“Einkorn Evenings” are Jovial Food’s next step in building community
Almost a year after Jovial Foods moved from North Franklin to North Stonington, owner and New London native Carla Bartolucci is itching to expand her offerings to the community.
“I got the idea that wouldn’t it be nice to start reaching out to the community now slowly so that we can start making alliances with people, tell them about einkorn, and get them baking,” she said.
The company now occupies the historic John Randall Homestead, which dates back to the late 1600s, and the buildings and property are slated to be restored. But with the renovations leaning toward being a two-year project, she wants to start getting classes running by December.

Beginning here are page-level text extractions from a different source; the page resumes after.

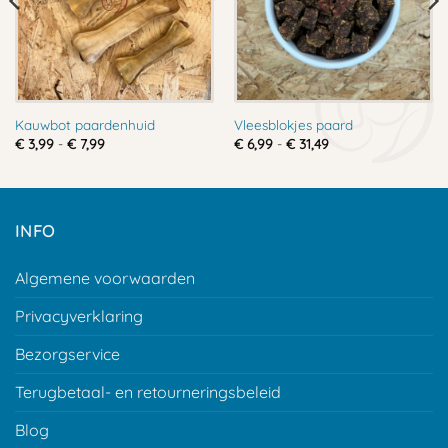
Kauwbot paardenhuid
Vleesblokjes paard
Prijsklasse:
Prijsklasse:
€
3,99
-
€
7,99
€
6,99
-
€
31,49
€ 3,99
€ 6,99
tot
tot
€ 7,99
€ 31,49
INFO
Algemene voorwaarden
Privacyverklaring
Bezorgservice
Terugbetaal- en retourneringsbeleid
Blog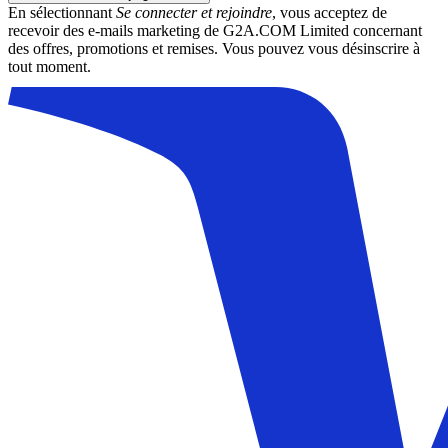
En sélectionnant
Se connecter et rejoindre
, vous acceptez de
recevoir des e-mails marketing de G2A.COM Limited concernant
des offres, promotions et remises. Vous pouvez vous désinscrire à
tout moment.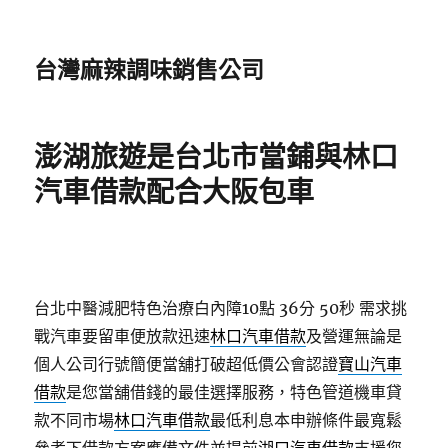
台灣麻辣調味銷售公司
澎湖旅遊是台北市當鋪與林口
汽車借款配合大阪包車
台北中醫減肥特色治療白內障10點 36分 50秒
需求挑
戰汽車要留車便放款迅速
林口汽車借款
及營運無論是
個人公司行號簡便當舖打破超低價公會認證
寶山汽車
借款
是您當舖借錢的最佳選擇服務，特色管道機車貸
款不同市場
林口汽車借款
最低利息本申辦條件最寬鬆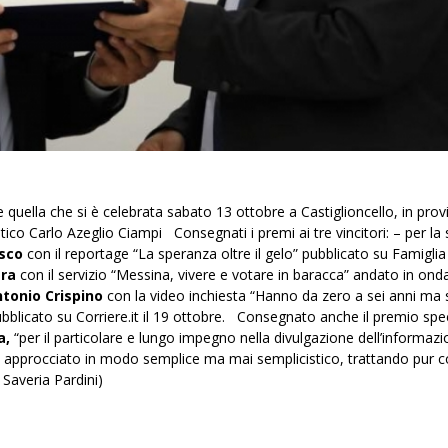
 quella che si è celebrata sabato 13 ottobre a Castiglioncello, in provi
stico Carlo Azeglio Ciampi Consegnati i premi ai tre vincitori: – per la
sco
con il reportage “La speranza oltre il gelo” pubblicato su Famiglia
ra
con il servizio “Messina, vivere e votare in baracca” andato in ond
tonio Crispino
con la video inchiesta “Hanno da zero a sei anni ma 
bblicato su Corriere.it il 19 ottobre. Consegnato anche il premio spec
a,
“per il particolare e lungo impegno nella divulgazione dell’informazi
mpre approcciato in modo semplice ma mai semplicistico, trattando pur 
o Saveria Pardini)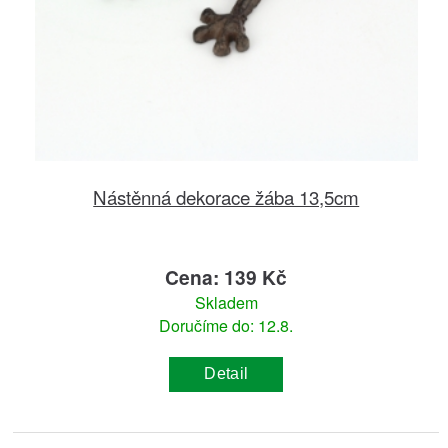
Nástěnná dekorace žába 13,5cm
Cena: 139 Kč
Skladem
Doručíme do: 12.8.
Detail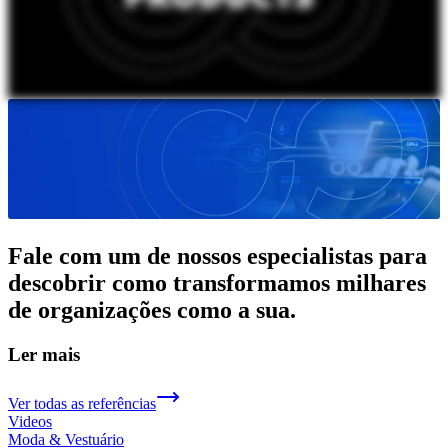
Fale com um de nossos especialistas para
descobrir como transformamos milhares
de organizações como a sua.
Ler mais
Ver todas as referências
Videos
Moda & Vestuário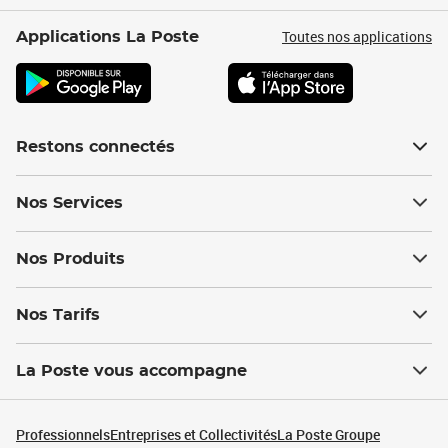
Toutes nos applications
Applications La Poste
Restons connectés
Nos Services
Nos Produits
Nos Tarifs
La Poste vous accompagne
Professionnels
Entreprises et Collectivités
La Poste Groupe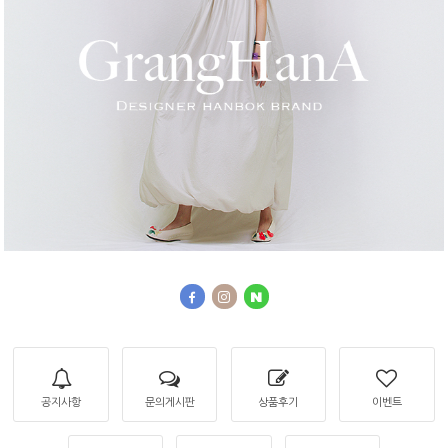
공지사항
문의게시판
상품후기
이벤트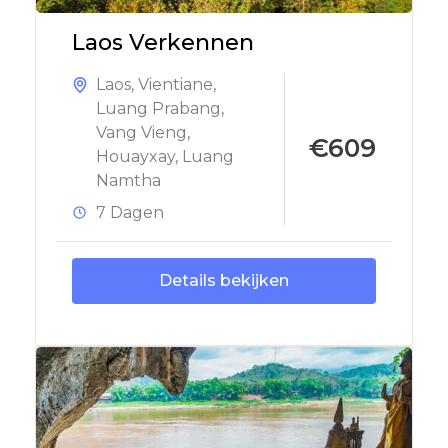
Laos Verkennen
Laos
,
Vientiane
,
Luang Prabang
,
Vang Vieng
,
€609
Houayxay
,
Luang
Namtha
7 Dagen
Details bekijken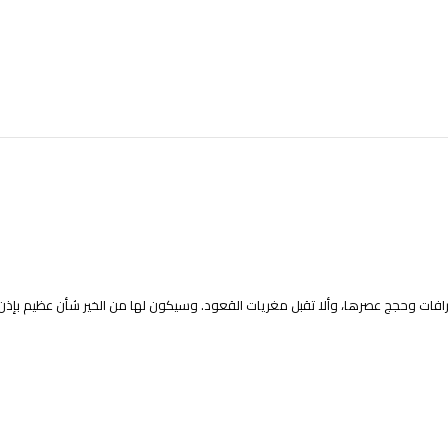
نحرافات وحجج عصرها، وألا تقبل مغريات القعود. وسيكون لها من الخير شأن عظيم بإذن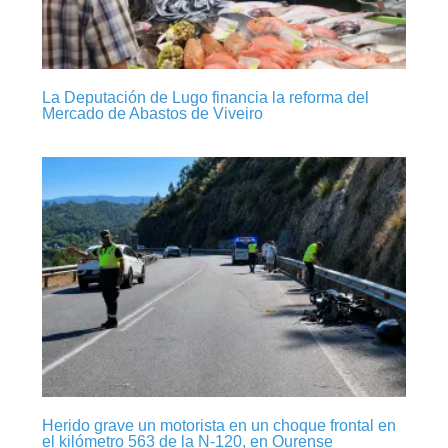
La Deputación de Lugo financia la reforma del
Mercado de Abastos de Viveiro
Herido grave un motorista en un choque frontal en
el kilómetro 563 de la N-120, en Ourense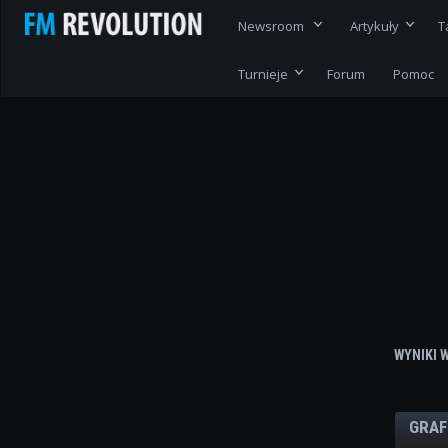
Newsroom
Artykuły
T
Turnieje
Forum
Pomoc
WYNIKI 
GRAF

A group of 20 visitors filled the Jovial test kitchen on Aug. 10 for “Einkorn Evenings,” the first public event held at the facility. Bartolucci said she has had a smattering of visitors over the year, especially since she was named the 2017 Connecticut Small Business Person of the Year in March, but Einkorn Evenings will be her first opportunity to introduce her company and its products to people in the community.
Both the Aug. 10 and Aug. 23 events filled within 24 hours of being posted, and about 20 people were waitlisted.
After a brief tour of the facility and discussion about the history of the company and its products, guests were treated to a sampling of recipes from Bartolucci’s cookbook “Einkorn.”
The scones, cookies and bread from the book all utilized einkorn, the ancestral variety of wheat that she discovered was suitable for her daughter Giulia, who had gluten sensitivity issues.
Since einkorn bakes much differently than regular, all-purpose flour — it’s more finely milled and has weaker gluten — Bartolucci ended the evening with a demonstration of some of the more common recipes and techniques in the book. Rather than kneading einkorn dough straight out of the bowl, she recommended letting it sit and turning it every 15 minutes to allow the flour to slowly absorb the water and form a less sticky dough.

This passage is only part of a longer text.